549 patients entered this 5-year, open-label extension study and received etanercept 25 mg twice weekly. All patients showed inadequate responses to disease-modifying antirheumatic drugs before entry into the double-blind studies. Safety assessments were carried out at regular intervals. Primary efficacy end points were the numbers of painful and swollen joints; secondary variables included American College of Rheumatology (ACR) response rate, Disease Activity Score and acute-phase reactants. Efficacy was analysed using the last-observation-carried-forward approach.
Of the 549 patients enrolled in the open-label trial, 467 (85%), 414 (75%) and 371 (68%) completed 1, 2 and 3 years, respectively; 363 (66%) remained in the study at the time of this analysis. A total exposure of 1498 patient-years, including the double-blind study, was accrued. In the open-label trial, withdrawals for efficacy-related and safety-related reasons were 11% and 13%, respectively. Frequent adverse events included upper respiratory infections, flu syndrome, rash and injection-site reactions. Rates of serious infections and malignancies remained unchanged over the course of the study; there were no reports of patients with central demyelinating disease or serious blood dyscrasias. After 3 years, ACR20, ACR50 and ACR70 response rates were 78%, 51% and 27%, respectively. The Disease Activity Score score was reduced to 3.0 at 3 months and 2.6 at 3 years from 5.1. A sustained improvement was found in Health Assessment Questionnaire scores throughout the 3-year time period.
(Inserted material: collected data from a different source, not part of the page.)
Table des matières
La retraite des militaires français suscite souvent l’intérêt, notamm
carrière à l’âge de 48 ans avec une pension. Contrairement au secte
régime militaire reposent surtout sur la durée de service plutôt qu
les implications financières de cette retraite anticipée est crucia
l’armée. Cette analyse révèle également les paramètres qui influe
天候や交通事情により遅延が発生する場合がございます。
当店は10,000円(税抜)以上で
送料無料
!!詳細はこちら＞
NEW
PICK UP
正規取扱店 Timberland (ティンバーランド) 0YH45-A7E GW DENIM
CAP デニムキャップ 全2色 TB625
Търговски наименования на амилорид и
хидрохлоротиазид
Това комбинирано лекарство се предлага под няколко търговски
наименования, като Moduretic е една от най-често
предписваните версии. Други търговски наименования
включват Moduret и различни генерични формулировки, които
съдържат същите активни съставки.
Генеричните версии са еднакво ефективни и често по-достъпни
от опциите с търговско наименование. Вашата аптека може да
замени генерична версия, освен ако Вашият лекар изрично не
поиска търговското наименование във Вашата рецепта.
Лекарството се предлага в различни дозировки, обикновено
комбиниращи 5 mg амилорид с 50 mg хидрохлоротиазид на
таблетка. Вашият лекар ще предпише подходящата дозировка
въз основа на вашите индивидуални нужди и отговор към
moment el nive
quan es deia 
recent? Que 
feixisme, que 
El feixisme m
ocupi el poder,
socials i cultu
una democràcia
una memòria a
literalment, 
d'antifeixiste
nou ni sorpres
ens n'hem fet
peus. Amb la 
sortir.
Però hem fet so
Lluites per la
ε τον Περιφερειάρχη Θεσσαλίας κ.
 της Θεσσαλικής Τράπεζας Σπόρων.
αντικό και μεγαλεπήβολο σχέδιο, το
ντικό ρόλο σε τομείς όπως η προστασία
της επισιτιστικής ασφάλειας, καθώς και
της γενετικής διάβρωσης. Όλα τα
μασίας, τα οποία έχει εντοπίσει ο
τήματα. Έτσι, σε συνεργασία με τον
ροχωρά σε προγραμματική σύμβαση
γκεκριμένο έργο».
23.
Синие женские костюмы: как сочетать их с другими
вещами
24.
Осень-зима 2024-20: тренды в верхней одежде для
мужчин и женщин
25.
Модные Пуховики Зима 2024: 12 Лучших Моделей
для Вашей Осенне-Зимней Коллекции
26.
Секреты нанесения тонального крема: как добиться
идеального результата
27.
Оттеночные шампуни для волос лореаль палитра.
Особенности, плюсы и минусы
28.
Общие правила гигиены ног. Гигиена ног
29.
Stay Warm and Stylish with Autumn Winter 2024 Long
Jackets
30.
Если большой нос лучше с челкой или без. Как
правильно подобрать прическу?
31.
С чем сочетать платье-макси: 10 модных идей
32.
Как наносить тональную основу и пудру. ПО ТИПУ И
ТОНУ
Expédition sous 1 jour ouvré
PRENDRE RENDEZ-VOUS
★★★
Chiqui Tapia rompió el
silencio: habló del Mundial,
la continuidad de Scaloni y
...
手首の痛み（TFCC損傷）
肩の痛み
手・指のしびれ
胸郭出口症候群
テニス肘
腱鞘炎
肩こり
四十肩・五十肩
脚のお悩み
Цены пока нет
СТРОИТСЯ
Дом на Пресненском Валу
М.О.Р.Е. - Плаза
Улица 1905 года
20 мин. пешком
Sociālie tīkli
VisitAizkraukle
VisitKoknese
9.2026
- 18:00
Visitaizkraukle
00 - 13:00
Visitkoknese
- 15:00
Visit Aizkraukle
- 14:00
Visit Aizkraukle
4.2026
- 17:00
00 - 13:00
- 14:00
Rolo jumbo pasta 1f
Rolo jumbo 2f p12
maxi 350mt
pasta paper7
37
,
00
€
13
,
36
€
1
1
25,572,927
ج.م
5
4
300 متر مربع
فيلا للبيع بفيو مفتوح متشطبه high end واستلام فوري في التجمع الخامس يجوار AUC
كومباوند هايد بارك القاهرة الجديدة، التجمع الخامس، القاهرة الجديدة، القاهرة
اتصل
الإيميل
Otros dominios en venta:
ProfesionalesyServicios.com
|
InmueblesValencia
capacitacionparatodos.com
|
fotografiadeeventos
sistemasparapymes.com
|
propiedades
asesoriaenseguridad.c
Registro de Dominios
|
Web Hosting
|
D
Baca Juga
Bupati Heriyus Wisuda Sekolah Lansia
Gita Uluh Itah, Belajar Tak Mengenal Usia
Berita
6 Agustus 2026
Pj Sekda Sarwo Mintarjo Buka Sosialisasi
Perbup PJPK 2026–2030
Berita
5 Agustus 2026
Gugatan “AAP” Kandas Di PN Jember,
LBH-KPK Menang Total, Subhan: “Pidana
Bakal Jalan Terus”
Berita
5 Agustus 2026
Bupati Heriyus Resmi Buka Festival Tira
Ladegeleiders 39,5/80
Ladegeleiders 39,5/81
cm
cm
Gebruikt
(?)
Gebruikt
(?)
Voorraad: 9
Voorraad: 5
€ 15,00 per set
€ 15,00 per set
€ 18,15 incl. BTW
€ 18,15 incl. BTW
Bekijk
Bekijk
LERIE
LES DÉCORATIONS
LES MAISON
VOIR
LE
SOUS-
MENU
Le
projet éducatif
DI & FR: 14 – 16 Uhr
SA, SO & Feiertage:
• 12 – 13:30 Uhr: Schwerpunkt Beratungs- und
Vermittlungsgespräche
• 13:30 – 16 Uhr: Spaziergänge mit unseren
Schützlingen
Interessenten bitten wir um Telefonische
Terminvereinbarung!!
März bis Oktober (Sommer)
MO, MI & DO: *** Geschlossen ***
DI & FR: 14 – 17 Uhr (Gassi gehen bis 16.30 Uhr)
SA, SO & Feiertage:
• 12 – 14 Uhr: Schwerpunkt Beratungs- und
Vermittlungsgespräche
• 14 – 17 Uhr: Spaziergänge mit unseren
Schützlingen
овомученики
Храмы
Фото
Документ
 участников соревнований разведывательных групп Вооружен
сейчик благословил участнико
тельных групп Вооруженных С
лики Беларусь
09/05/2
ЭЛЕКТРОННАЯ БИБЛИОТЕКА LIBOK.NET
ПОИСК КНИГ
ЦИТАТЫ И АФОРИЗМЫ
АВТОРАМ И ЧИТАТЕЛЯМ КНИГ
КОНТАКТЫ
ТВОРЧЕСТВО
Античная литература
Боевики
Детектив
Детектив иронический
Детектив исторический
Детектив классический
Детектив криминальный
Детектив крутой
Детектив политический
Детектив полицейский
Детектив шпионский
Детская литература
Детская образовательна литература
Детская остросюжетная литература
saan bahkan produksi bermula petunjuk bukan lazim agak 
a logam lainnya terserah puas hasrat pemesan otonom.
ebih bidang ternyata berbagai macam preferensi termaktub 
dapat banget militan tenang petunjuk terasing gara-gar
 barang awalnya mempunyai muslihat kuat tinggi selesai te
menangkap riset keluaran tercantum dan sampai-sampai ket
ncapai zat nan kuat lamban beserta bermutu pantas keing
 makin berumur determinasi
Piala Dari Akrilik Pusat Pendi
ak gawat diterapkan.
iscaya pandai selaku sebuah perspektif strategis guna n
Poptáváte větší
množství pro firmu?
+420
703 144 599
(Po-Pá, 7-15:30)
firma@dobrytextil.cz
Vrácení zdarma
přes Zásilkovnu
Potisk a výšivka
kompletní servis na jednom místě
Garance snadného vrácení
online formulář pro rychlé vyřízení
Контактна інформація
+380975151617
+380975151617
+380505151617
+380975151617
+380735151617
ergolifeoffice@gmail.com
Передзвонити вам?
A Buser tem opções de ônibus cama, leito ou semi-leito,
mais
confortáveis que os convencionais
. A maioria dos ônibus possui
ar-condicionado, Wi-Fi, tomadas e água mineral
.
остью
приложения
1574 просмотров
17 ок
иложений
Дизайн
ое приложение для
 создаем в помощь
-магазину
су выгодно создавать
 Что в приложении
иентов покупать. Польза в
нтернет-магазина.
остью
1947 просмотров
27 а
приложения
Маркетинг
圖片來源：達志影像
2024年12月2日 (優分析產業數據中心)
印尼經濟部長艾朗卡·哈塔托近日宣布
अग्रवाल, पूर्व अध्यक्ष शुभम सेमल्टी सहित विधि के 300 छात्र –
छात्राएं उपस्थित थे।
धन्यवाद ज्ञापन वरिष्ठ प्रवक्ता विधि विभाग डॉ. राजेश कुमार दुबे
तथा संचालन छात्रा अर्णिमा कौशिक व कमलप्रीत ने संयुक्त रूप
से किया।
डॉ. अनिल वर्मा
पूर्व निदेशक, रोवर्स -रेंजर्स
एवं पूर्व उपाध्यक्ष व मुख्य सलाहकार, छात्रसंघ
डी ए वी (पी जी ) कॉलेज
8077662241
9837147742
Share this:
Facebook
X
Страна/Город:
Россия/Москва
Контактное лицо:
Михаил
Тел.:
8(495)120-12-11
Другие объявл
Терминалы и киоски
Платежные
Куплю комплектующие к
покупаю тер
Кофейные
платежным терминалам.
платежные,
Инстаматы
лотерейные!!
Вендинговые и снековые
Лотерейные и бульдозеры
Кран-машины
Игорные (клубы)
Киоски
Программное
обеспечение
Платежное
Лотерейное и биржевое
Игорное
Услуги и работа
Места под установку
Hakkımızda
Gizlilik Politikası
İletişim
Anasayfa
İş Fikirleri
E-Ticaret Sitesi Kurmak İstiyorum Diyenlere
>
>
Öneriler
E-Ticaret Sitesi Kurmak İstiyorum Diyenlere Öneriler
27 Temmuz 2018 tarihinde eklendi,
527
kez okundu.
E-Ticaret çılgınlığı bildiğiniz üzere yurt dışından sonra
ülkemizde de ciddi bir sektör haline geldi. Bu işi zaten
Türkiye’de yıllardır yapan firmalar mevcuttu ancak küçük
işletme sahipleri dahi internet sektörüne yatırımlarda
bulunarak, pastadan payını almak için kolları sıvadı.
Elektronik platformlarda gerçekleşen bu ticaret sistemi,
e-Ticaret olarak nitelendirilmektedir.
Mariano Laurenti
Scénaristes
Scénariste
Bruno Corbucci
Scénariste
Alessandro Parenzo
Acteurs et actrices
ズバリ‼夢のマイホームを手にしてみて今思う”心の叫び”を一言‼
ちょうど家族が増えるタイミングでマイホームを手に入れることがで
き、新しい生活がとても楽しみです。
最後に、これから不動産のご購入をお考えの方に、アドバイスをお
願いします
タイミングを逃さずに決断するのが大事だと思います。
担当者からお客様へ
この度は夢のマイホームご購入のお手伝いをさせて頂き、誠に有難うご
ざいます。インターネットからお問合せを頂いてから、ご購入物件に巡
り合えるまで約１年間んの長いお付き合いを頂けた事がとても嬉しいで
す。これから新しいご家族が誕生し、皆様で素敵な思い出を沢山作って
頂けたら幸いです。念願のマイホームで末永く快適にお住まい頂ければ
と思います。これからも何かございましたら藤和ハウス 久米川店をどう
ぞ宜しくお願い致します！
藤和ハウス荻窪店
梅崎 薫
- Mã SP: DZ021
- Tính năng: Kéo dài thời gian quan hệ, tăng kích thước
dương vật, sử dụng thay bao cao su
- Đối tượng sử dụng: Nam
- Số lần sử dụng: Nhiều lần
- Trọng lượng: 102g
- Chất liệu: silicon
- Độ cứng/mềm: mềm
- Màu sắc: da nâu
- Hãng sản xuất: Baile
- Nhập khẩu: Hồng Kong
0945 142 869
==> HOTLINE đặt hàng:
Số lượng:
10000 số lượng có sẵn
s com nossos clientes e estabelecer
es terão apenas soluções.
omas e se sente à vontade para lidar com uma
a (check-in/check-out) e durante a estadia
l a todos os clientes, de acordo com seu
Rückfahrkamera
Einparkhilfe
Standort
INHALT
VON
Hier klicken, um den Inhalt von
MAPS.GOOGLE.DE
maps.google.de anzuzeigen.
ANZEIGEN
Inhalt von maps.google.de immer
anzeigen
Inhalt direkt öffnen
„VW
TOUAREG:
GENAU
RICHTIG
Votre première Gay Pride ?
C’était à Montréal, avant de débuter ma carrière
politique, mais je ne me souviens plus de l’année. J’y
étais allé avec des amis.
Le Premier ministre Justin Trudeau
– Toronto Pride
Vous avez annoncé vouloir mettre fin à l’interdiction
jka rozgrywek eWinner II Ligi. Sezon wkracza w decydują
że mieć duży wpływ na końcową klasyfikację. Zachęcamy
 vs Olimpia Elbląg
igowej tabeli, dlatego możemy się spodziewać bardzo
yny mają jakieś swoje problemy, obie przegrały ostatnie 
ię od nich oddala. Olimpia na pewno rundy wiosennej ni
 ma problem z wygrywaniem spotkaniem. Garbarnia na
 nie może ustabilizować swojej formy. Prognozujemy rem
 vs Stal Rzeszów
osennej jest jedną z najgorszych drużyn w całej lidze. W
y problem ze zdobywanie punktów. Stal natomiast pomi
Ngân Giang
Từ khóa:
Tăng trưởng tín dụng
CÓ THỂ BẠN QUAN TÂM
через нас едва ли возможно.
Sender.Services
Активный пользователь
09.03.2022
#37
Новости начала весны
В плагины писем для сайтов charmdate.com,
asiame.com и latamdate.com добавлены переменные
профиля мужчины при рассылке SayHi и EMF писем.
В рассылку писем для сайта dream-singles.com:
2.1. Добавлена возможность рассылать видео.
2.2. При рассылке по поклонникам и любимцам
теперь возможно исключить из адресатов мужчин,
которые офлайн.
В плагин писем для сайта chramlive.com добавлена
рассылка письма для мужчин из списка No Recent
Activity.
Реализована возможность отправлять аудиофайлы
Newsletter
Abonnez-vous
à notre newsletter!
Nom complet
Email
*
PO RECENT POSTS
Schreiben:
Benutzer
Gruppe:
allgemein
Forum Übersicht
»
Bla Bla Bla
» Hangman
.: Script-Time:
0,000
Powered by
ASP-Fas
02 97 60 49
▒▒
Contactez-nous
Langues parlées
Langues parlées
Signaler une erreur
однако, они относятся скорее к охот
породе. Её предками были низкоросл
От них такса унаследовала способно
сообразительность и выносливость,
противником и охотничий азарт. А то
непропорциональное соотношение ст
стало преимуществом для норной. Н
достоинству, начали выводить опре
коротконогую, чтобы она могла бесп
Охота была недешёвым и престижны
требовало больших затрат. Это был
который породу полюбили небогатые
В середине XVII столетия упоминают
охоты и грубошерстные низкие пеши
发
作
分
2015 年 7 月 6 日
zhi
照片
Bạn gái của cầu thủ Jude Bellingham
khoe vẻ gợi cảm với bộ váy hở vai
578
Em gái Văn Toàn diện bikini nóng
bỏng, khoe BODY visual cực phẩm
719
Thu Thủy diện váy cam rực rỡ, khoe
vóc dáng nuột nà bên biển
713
After 3 years of treatment, etanercept showed sustained efficacy and a favourable safety profile.
评估依那西普治疗类风湿关节炎患者的长期安全性和疗效。
549例患者进入这项为期5年的开放标签扩展研究,接受每周两次25mg依那西普治疗。所有患者在进入双盲研究前对改善病情抗风湿药物反应不佳。定期进行安全性评估。主要疗效终点为疼痛和肿胀关节的数量;次要变量包括美国风湿病学会(ACR)反应率、疾病活动评分和急性期反应物。采用末次观察结转法分析疗效。
在开放标签试验中登记的549例患者中,分别有467例(85%)、414例(75%)和371例(68%)完成了1年、2年和3年的治疗;在本次分析时,363例(66%)仍在研究中。包括双盲研究在内,累计总暴露时间为1498患者年。在开放标签试验中,因疗效相关和安全相关原因退出的比例分别为11%和13%。常见不良事件包括上呼吸道感染、流感样综合征、皮疹和注射部位反应。严重感染和恶性肿瘤的发生率在研究过程中保持不变;没有中枢脱髓鞘疾病或严重血液系统疾病患者的报告。3年后,ACR20、ACR50和ACR70反应率分别为78%、51%和27%。疾病活动评分从5.1降至3个月时的3.0和3年时的2.6。在整个3年期间,健康评估问卷评分持续改善。
治疗3年后,依那西普显示出持续疗效和良好的安全性。